Como explicam os especialistas, as novas cápsulas de insulina não se decompõem; durante o processo de digestão, mas penetram

sangue, onde começam a interagir com a glicose.

As cápsulas são feitas de nanopartículas, e elas, em suapor sua vez, consistem em estruturas metal-orgânicas (MOF). Esses são materiais poliméricos com estrutura semelhante a um favo de mel e consistem em íons metálicos e vários compostos orgânicos. Devido a isso, eles se distinguem pela alta porosidade e resistência.

Quando as partículas entram na corrente sanguínea, gradualmentese dissolvem à medida que seus componentes orgânicos começam a interagir com a glicose e outros açúcares. Ou seja, quanto mais glicose no sangue, mais insulina é liberada das cápsulas.
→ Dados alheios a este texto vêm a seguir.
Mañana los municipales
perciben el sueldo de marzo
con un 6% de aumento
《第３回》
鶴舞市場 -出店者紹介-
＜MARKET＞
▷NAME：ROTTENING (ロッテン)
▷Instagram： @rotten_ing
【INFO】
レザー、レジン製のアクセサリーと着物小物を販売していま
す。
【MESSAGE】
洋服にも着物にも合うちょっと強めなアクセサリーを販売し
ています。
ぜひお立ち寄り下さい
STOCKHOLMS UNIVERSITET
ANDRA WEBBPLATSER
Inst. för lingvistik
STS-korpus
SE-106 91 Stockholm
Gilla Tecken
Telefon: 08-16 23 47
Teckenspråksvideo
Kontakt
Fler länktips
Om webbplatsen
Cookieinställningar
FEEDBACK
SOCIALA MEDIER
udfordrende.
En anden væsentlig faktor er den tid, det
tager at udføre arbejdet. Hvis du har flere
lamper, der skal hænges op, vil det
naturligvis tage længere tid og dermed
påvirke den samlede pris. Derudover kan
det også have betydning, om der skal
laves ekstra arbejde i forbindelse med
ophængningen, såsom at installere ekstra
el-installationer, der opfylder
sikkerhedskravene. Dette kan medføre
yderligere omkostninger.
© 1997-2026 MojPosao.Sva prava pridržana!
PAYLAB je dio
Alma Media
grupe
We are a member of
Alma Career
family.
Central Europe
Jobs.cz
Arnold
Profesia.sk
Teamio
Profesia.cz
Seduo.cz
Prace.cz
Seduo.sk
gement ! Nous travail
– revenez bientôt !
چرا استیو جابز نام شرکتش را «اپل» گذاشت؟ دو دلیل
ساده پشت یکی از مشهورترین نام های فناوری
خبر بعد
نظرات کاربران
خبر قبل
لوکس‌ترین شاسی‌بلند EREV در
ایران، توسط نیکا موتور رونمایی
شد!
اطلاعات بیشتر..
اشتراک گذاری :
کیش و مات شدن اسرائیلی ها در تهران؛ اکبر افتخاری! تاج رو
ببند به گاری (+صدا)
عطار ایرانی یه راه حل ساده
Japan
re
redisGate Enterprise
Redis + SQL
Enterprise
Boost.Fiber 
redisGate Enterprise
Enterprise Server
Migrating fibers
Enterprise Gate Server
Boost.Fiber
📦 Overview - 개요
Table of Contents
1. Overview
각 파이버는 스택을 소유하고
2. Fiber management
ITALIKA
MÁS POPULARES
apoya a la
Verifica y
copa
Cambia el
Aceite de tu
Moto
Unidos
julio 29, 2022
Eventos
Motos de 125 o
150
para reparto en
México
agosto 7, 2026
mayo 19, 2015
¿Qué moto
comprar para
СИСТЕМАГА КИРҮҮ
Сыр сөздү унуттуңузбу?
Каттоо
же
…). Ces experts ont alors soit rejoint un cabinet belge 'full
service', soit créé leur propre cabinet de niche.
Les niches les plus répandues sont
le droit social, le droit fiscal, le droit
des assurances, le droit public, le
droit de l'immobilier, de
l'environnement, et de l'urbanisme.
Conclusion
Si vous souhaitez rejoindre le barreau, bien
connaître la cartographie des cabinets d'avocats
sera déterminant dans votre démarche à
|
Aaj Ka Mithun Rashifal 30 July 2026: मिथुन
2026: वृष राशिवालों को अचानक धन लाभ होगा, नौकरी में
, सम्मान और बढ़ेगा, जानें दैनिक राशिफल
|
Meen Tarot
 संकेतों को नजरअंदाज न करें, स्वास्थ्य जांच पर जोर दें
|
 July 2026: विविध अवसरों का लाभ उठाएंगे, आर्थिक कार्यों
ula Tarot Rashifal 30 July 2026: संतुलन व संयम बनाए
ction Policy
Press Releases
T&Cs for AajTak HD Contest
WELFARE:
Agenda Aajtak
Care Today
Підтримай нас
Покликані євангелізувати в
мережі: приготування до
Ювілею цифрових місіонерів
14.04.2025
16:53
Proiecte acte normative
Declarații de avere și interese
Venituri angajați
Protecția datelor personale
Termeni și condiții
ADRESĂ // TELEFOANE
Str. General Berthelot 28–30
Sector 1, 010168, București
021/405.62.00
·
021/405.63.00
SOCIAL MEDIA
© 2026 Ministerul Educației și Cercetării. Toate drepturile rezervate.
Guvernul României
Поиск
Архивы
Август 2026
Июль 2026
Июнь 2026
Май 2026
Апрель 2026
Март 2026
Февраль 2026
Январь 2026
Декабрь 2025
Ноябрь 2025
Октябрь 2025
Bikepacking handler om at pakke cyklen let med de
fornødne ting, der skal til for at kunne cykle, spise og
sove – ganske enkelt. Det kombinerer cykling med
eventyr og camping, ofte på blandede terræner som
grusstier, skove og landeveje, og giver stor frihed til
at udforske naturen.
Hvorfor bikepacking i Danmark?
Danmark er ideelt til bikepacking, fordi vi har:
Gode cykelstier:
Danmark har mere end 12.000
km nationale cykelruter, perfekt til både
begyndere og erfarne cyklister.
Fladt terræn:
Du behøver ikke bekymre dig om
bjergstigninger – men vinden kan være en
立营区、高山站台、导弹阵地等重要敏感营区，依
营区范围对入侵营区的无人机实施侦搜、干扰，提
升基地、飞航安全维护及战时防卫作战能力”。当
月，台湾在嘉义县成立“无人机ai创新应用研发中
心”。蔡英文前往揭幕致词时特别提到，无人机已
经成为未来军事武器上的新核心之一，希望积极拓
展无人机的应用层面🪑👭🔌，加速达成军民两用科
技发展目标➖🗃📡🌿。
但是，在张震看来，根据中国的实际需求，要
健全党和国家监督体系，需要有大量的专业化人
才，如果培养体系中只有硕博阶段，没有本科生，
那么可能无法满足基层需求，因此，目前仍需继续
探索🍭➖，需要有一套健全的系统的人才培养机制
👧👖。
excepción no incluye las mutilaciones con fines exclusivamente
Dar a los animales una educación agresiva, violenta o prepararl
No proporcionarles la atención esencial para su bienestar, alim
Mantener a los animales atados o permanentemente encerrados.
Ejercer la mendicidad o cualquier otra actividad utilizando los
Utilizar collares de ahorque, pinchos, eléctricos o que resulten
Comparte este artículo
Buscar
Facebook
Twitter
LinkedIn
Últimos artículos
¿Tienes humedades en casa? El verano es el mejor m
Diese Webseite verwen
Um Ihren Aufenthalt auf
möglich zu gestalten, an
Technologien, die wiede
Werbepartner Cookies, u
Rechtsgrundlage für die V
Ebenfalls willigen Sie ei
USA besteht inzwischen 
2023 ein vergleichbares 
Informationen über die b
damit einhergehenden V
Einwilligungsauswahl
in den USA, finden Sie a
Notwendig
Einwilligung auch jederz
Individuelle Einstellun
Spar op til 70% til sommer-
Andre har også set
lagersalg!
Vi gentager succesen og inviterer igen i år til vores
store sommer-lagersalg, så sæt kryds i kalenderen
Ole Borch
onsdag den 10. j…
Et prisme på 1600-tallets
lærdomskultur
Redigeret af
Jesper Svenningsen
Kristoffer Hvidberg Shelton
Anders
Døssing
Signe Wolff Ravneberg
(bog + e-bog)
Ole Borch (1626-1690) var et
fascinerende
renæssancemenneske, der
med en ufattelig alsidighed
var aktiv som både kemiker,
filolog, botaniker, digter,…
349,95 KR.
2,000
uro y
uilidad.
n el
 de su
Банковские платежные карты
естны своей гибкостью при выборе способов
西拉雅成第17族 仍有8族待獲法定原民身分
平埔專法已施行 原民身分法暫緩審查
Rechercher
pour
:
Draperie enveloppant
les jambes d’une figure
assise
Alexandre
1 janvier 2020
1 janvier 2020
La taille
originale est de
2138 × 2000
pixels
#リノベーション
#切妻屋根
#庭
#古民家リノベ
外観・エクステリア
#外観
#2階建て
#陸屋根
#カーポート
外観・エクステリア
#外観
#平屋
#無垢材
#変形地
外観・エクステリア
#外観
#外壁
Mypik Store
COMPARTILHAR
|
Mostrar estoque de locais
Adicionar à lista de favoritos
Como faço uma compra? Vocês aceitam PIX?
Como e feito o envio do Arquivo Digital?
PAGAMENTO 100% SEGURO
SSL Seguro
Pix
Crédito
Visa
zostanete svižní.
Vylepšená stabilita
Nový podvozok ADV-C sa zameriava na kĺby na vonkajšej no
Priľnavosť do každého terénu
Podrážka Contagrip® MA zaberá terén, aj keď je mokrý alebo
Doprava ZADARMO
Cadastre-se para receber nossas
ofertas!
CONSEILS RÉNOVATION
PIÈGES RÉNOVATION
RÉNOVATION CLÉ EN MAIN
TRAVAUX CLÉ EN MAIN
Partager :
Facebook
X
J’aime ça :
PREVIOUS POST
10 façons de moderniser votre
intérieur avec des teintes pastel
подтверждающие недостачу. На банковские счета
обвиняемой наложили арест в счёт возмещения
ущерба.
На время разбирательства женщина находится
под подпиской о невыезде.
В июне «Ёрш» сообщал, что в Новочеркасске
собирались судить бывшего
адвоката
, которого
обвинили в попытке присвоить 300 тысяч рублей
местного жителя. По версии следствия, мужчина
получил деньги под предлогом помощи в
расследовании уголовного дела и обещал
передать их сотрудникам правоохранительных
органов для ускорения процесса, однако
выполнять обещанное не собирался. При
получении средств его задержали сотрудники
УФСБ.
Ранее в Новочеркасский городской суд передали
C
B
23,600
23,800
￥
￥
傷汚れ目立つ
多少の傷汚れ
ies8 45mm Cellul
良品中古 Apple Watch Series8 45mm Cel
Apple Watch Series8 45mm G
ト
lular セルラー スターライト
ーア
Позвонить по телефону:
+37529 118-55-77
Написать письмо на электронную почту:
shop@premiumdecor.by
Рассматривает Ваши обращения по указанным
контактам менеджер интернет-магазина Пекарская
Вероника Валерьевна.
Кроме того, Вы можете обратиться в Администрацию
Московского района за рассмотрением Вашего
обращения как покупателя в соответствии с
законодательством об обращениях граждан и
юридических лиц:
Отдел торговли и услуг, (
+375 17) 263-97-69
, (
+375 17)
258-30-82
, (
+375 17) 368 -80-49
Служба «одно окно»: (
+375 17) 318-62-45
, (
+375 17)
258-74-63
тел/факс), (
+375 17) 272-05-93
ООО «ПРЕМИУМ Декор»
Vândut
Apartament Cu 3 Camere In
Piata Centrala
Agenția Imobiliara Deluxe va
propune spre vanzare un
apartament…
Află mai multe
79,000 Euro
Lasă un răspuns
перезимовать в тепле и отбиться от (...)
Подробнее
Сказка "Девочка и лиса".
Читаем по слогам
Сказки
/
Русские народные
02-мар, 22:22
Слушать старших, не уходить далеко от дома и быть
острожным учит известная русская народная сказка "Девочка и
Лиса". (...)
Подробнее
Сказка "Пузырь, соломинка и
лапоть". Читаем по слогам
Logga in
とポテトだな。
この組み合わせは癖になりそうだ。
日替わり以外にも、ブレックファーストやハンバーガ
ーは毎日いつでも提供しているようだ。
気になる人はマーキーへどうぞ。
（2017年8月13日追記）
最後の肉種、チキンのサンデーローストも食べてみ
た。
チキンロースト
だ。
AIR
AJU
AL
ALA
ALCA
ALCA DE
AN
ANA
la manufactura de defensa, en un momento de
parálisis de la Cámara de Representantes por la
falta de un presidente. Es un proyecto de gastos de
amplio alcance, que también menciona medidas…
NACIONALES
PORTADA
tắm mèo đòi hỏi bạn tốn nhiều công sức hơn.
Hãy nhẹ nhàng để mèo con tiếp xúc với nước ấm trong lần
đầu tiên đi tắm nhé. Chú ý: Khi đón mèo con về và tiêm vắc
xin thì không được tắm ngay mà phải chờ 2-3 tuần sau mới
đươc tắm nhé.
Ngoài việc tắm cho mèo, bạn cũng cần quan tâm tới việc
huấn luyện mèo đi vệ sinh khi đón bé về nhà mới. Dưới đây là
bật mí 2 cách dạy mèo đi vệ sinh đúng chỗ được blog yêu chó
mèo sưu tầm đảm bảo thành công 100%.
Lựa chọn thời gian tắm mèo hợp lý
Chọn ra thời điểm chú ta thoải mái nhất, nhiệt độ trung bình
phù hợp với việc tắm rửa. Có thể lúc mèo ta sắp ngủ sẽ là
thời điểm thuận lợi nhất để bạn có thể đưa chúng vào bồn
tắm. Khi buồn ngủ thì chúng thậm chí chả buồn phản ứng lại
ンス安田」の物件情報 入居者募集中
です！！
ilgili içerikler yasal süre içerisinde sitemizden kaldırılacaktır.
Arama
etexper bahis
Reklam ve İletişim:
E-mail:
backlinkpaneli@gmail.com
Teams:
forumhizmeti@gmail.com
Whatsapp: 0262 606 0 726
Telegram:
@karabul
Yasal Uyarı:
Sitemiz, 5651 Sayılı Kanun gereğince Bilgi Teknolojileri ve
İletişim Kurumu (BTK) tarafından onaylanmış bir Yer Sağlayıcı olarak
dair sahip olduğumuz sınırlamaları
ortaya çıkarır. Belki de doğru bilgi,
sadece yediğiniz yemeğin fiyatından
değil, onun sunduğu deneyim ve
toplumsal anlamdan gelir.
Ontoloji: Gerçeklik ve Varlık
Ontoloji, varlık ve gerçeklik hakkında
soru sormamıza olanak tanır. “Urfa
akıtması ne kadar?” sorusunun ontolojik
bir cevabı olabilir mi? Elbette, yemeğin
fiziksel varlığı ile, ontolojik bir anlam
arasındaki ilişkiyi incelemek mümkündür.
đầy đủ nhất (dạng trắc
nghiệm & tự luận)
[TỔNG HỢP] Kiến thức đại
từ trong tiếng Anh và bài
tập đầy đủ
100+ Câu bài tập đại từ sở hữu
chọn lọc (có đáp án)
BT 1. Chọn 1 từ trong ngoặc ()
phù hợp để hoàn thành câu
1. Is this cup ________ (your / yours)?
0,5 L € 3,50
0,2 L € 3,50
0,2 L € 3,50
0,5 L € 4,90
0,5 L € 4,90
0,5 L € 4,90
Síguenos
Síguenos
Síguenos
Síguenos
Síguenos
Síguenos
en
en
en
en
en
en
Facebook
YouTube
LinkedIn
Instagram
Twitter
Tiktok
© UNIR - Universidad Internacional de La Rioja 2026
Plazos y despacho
A insulina é um hormônio produzido empâncreas. Seu principal efeito é a regulação do metabolismo dos carboidratos. Se não for produzido o suficiente ou os tecidos do corpo pararem de responder à sua ação, desenvolve-se diabetes mellitus do primeiro ou segundo tipo.

Primeiro, os cientistas testaram nanopartículas em um tubo de ensaio.em uma solução de glicose. Em um experimento com ratos diabéticos, nanopartículas “carregadas” com insulina foram capazes de normalizar os níveis de açúcar dos roedores por 10 horas.

Os desenvolvedores esperam que, se os testes forem concluídos com sucesso, as pessoas com diabetes recusarão as injeções traumáticas.